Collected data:
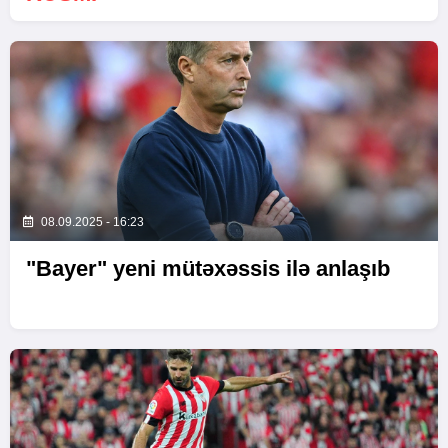
08.09.2025 - 16:23
"Bayer" yeni mütəxəssis ilə anlaşıb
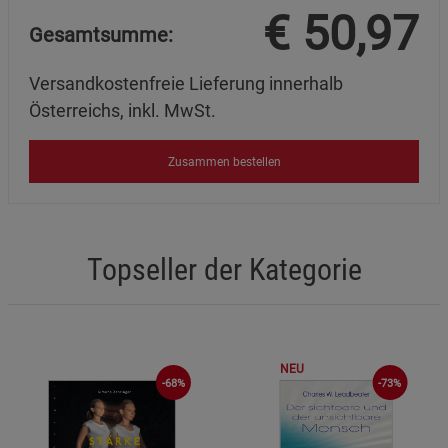
€
50,97
Gesamtsumme:
Versandkostenfreie Lieferung innerhalb
Österreichs, inkl. MwSt.
Zusammen bestellen
Topseller der Kategorie
NEU
-68%
-73%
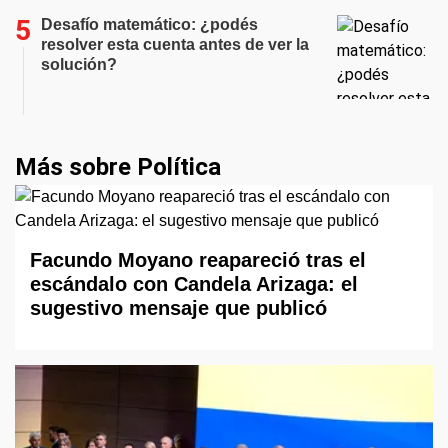
Desafío matemático: ¿podés
resolver esta cuenta antes de ver la
solución?
Más sobre Política
Facundo Moyano reapareció tras el
escándalo con Candela Arizaga: el
sugestivo mensaje que publicó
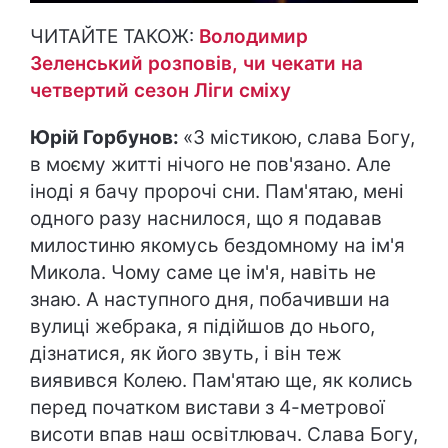
ЧИТАЙТЕ ТАКОЖ:
Володимир
Зеленський розповів, чи чекати на
четвертий сезон Ліги сміху
Юрій Горбунов:
«З містикою, слава Богу,
в моєму житті нічого не пов'язано. Але
іноді я бачу пророчі сни. Пам'ятаю, мені
одного разу наснилося, що я подавав
милостиню якомусь бездомному на ім'я
Микола. Чому саме це ім'я, навіть не
знаю. А наступного дня, побачивши на
вулиці жебрака, я підійшов до нього,
дізнатися, як його звуть, і він теж
виявився Колею. Пам'ятаю ще, як колись
перед початком вистави з 4-метрової
висоти впав наш освітлювач. Слава Богу,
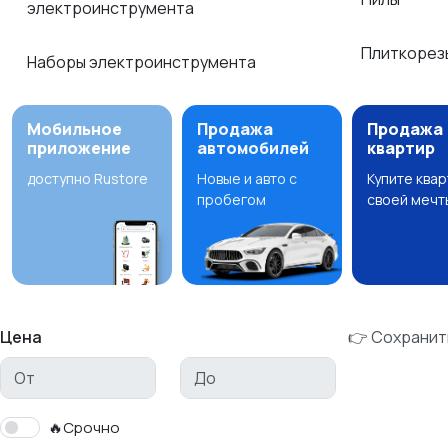
электроинструмента
Плиткоре
Наборы электроинструмента
Мобильное
Продажа
Продажа
приложение
автомобилей
квартир
доступно Rustore
Новые и авто с
Купите ква
пробегом
своей мечт
Цена
👉 Сохранит
🔥Срочно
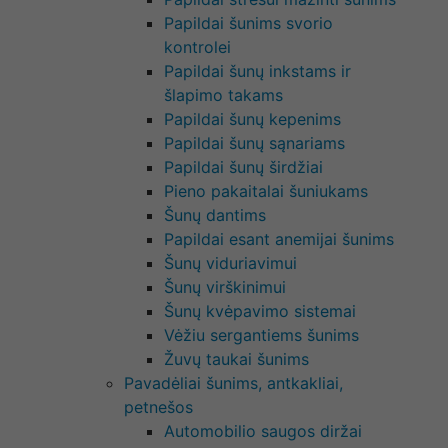
Papildai šunims svorio
kontrolei
Papildai šunų inkstams ir
šlapimo takams
Papildai šunų kepenims
Papildai šunų sąnariams
Papildai šunų širdžiai
Pieno pakaitalai šuniukams
Šunų dantims
Papildai esant anemijai šunims
Šunų viduriavimui
Šunų virškinimui
Šunų kvėpavimo sistemai
Vėžiu sergantiems šunims
Žuvų taukai šunims
Pavadėliai šunims, antkakliai,
petnešos
Automobilio saugos diržai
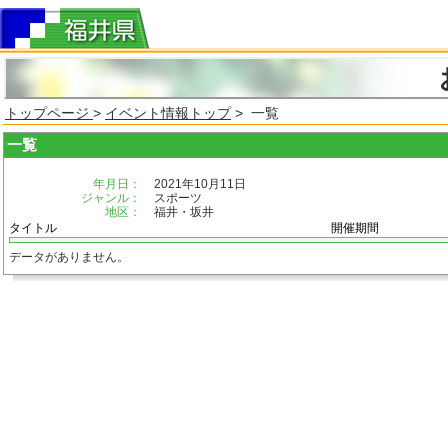
トップページ
>
イベント情報トップ
> 一覧
一覧
年月日：
2021年10月11日
ジャンル：
スポーツ
地区：
福井・坂井
タイトル
開催期間
データがありません。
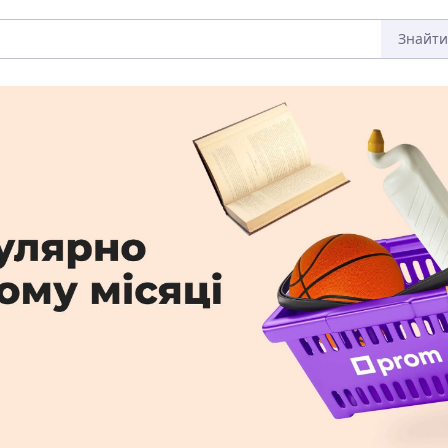
Знайти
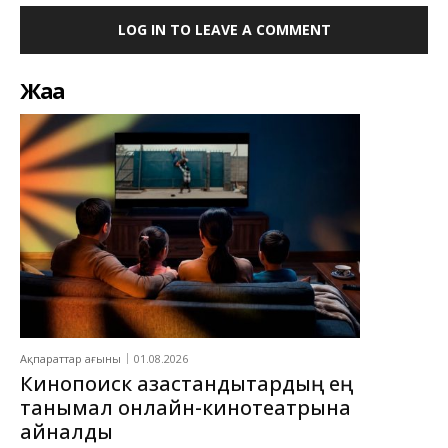
LOG IN TO LEAVE A COMMENT
Жаңа
Ақпараттар ағыны
01.08.2026
Кинопоиск қазақстандықтардың ең
танымал онлайн-кинотеатрына
айналды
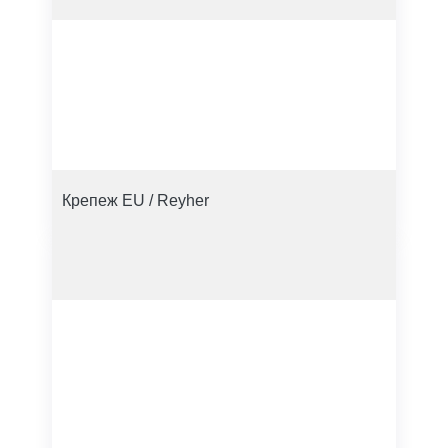
Крепеж EU / Reyher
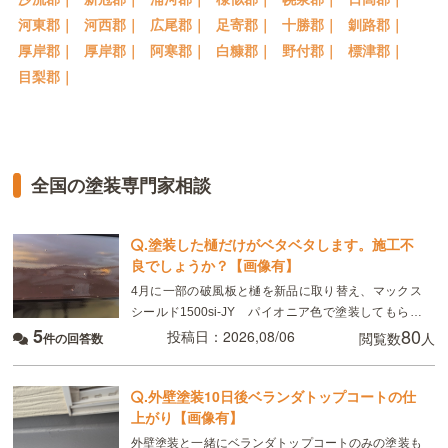
河東郡｜
河西郡｜
広尾郡｜
足寄郡｜
十勝郡｜
釧路郡｜
厚岸郡｜
厚岸郡｜
阿寒郡｜
白糠郡｜
野付郡｜
標津郡｜
目梨郡｜
全国の塗装専門家相談
.
塗装した樋だけがベタベタします。施工不
良でしょうか？【画像有】
4月に一部の破風板と樋を新品に取り替え、マックス
シールド1500si-JY パイオニア色で塗装してもらい
5
80
ました。 8月現在、樋がベタベタして小さい虫が張り
投稿日：2026,08/06
閲覧数
人
件の回答数
付いています。部分的ではなく全体です。破風板
.
外壁塗装10日後ベランダトップコートの仕
上がり【画像有】
外壁塗装と一緒にベランダトップコートのみの塗装も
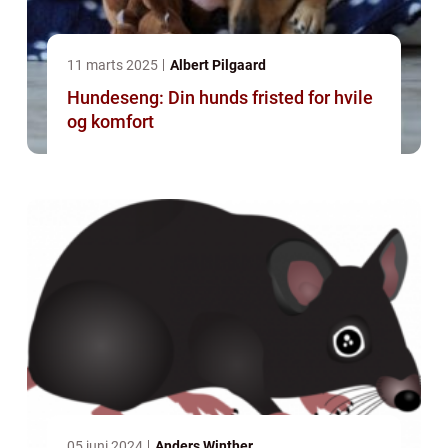
11 marts 2025
Albert Pilgaard
Hundeseng: Din hunds fristed for hvile
og komfort
05 juni 2024
Anders Winther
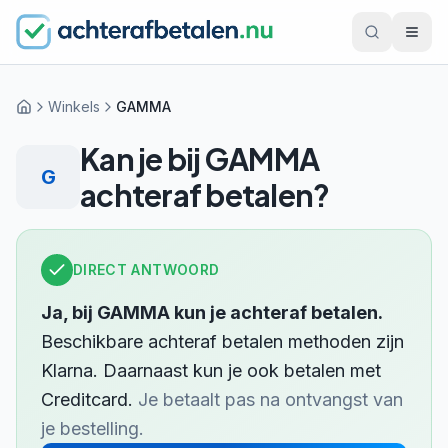
Winkels
GAMMA
Home
Kan je bij
GAMMA
G
achteraf betalen?
DIRECT ANTWOORD
Ja, bij
GAMMA
kun je achteraf betalen.
Beschikbare achteraf betalen methoden zijn
Klarna
.
Daarnaast kun je ook betalen met
Creditcard
.
Je betaalt pas na ontvangst van
je bestelling.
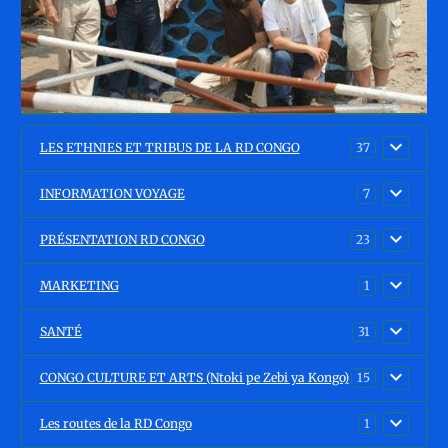
LES ETHNIES ET TRIBUS DE LA RD CONGO
37
INFORMATION VOYAGE
7
PRÉSENTATION RD CONGO
23
MARKETING
1
SANTÉ
31
CONGO CULTURE ET ARTS (Ntoki pe Zebi ya Kongo)
15
Les routes de la RD Congo
1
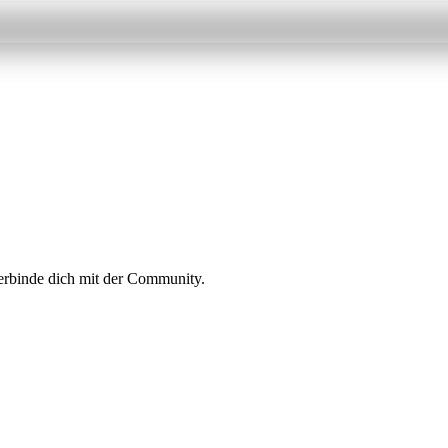
erbinde dich mit der Community.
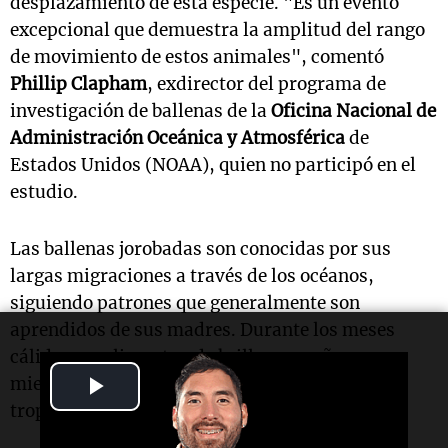
desplazamiento de esta especie. "Es un evento
excepcional que demuestra la amplitud del rango
de movimiento de estos animales", comentó
Phillip Clapham
, exdirector del programa de
investigación de ballenas de la
Oficina Nacional de
Administración Oceánica y Atmosférica
de
Estados Unidos (NOAA), quien no participó en el
estudio.
Las ballenas jorobadas son conocidas por sus
largas migraciones a través de los océanos,
siguiendo patrones que generalmente son
aprendidos de sus madres. Durante los meses
cálidos, se alimentan de krill y pequeños peces,
Play
mientras que en invierno se trasladan a aguas
tropicales para reproducirse.
Video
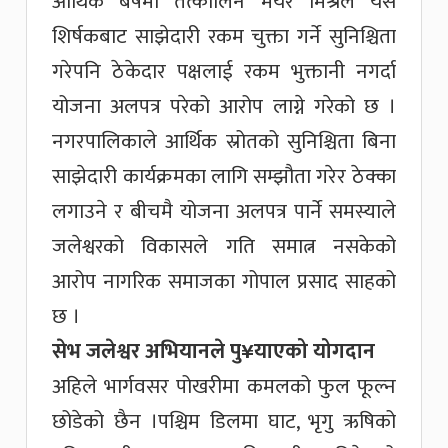
आर्थिक बर्षमा तत्कालिन मेयर मिश्रले यसै
शिर्षकबाट साझेदारी रकम चुक्ता गर्ने सुनिश्चिता
गरेपनि ठेकेदार पक्षलाई रकम भुक्तानी नगर्दा
योजना अलपत्र परेको आरोप लाग्ने गरेको छ ।
नगरपालिकाले आर्थिक स्रोतको सुनिश्चिता बिना
साझेदारी कार्यक्रमका लागि सम्झौता गरेर ठेक्का
लगाउने र बीचमै योजना अलपत्र पार्ने समस्याले
जलेश्वरको विकासले गति समात्न नसकेको
आरोप नागरिक समाजका गोपाल प्रसाद साहको
छ ।
सेभ जलेश्वर अभियानले पु¥याएको योगदान
अहिले भार्गवसर पोखरीमा कमलको फुल फूल्न
छोडेको छैन ।पश्चिम डिलमा घाट, भृगु ऋषिको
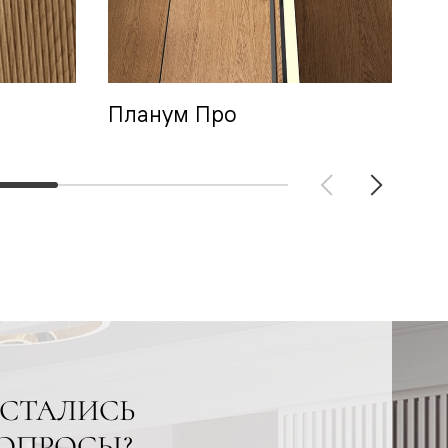
Планум Про
А
СТАЛИСЬ
ОПРОСЫ?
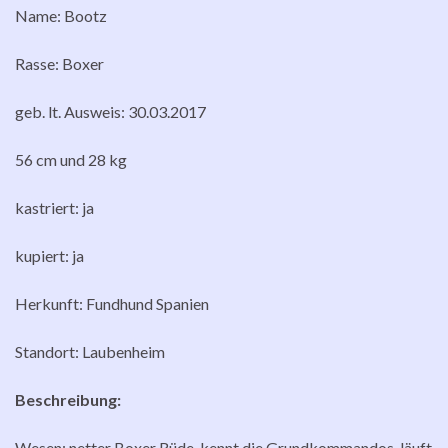
Name: Bootz
Rasse: Boxer
geb. lt. Ausweis: 30.03.2017
56 cm und 28 kg
kastriert: ja
kupiert: ja
Herkunft: Fundhund Spanien
Standort: Laubenheim
Beschreibung:
Wesen: netter Boxer Rüde, kennt die Grundkommandos, läuft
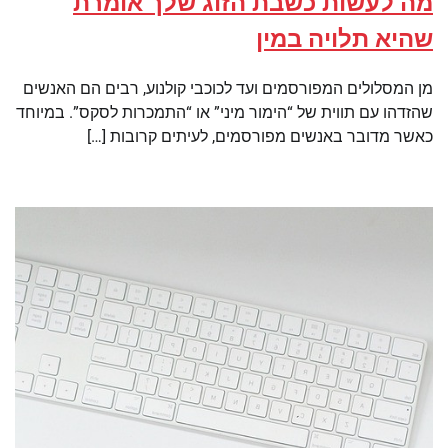
מה לעשות כשבת הזוג שלך אומרת
שהיא תלויה במין
מן המסלולים המפורסמים ועד לכוכבי קולנוע, רבים הם האנשים
שהזדהו עם תווית של “הימור מיני” או “התמכרות לסקס”. במיוחד
כאשר מדובר באנשים מפורסמים, לעיתים קרובות […]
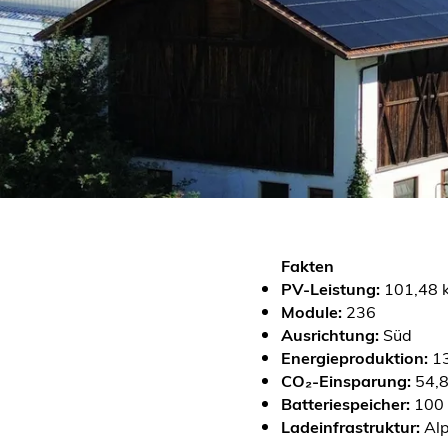
Fakten
PV-Leistung:
101,48
Module:
236
Ausrichtung:
Süd
Energieproduktion:
13
CO₂-Einsparung:
54,8
Batteriespeicher:
100 
Ladeinfrastruktur:
Alp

What the task requires:
Begin at the first line of the entries and end at the line containing "投稿日：2026,08/06": write out each line exactly, skipping pictures.

Solution for this task:
08.09.2025 - 16:23
"Bayer" yeni mütəxəssis ilə anlaşıb
€
50,97
Gesamtsumme:
Versandkostenfreie Lieferung innerhalb
Österreichs, inkl. MwSt.
Zusammen bestellen
Topseller der Kategorie
NEU
-68%
-73%
Desafío matemático: ¿podés
resolver esta cuenta antes de ver la
solución?
Más sobre Política
Facundo Moyano reapareció tras el
escándalo con Candela Arizaga: el
sugestivo mensaje que publicó
ЧИТАЙТЕ ТАКОЖ:
Володимир
Зеленський розповів, чи чекати на
четвертий сезон Ліги сміху
Юрій Горбунов:
«З містикою, слава Богу,
в моєму житті нічого не пов'язано. Але
іноді я бачу пророчі сни. Пам'ятаю, мені
одного разу наснилося, що я подавав
милостиню якомусь бездомному на ім'я
Микола. Чому саме це ім'я, навіть не
знаю. А наступного дня, побачивши на
вулиці жебрака, я підійшов до нього,
дізнатися, як його звуть, і він теж
виявився Колею. Пам'ятаю ще, як колись
перед початком вистави з 4-метрової
висоти впав наш освітлювач. Слава Богу,
электроинструмента
Плиткоре
Наборы электроинструмента
Мобильное
Продажа
Продажа
приложение
автомобилей
квартир
доступно Rustore
Новые и авто с
Купите ква
пробегом
своей мечт
Цена
👉 Сохранит
🔥Срочно
Papildai šunims svorio
kontrolei
Papildai šunų inkstams ir
šlapimo takams
Papildai šunų kepenims
Papildai šunų sąnariams
Papildai šunų širdžiai
Pieno pakaitalai šuniukams
Šunų dantims
Papildai esant anemijai šunims
Šunų viduriavimui
Šunų virškinimui
Šunų kvėpavimo sistemai
Vėžiu sergantiems šunims
Žuvų taukai šunims
Pavadėliai šunims, antkakliai,
petnešos
Automobilio saugos diržai
トップページ
>
イベント情報トップ
> 一覧
一覧
年月日：
2021年10月11日
ジャンル：
スポーツ
地区：
福井・坂井
タイトル
開催期間
データがありません。
Знайти
LOG IN TO LEAVE A COMMENT
Жаңа
Ақпараттар ағыны
01.08.2026
Кинопоиск қазақстандықтардың ең
танымал онлайн-кинотеатрына
айналды
Крепеж EU / Reyher
河東郡｜
河西郡｜
広尾郡｜
足寄郡｜
十勝郡｜
釧路郡｜
厚岸郡｜
厚岸郡｜
阿寒郡｜
白糠郡｜
野付郡｜
標津郡｜
目梨郡｜
全国の塗装専門家相談
.
塗装した樋だけがベタベタします。施工不
良でしょうか？【画像有】
4月に一部の破風板と樋を新品に取り替え、マックス
シールド1500si-JY パイオニア色で塗装してもらい
5
80
ました。 8月現在、樋がベタベタして小さい虫が張り
投稿日：2026,08/06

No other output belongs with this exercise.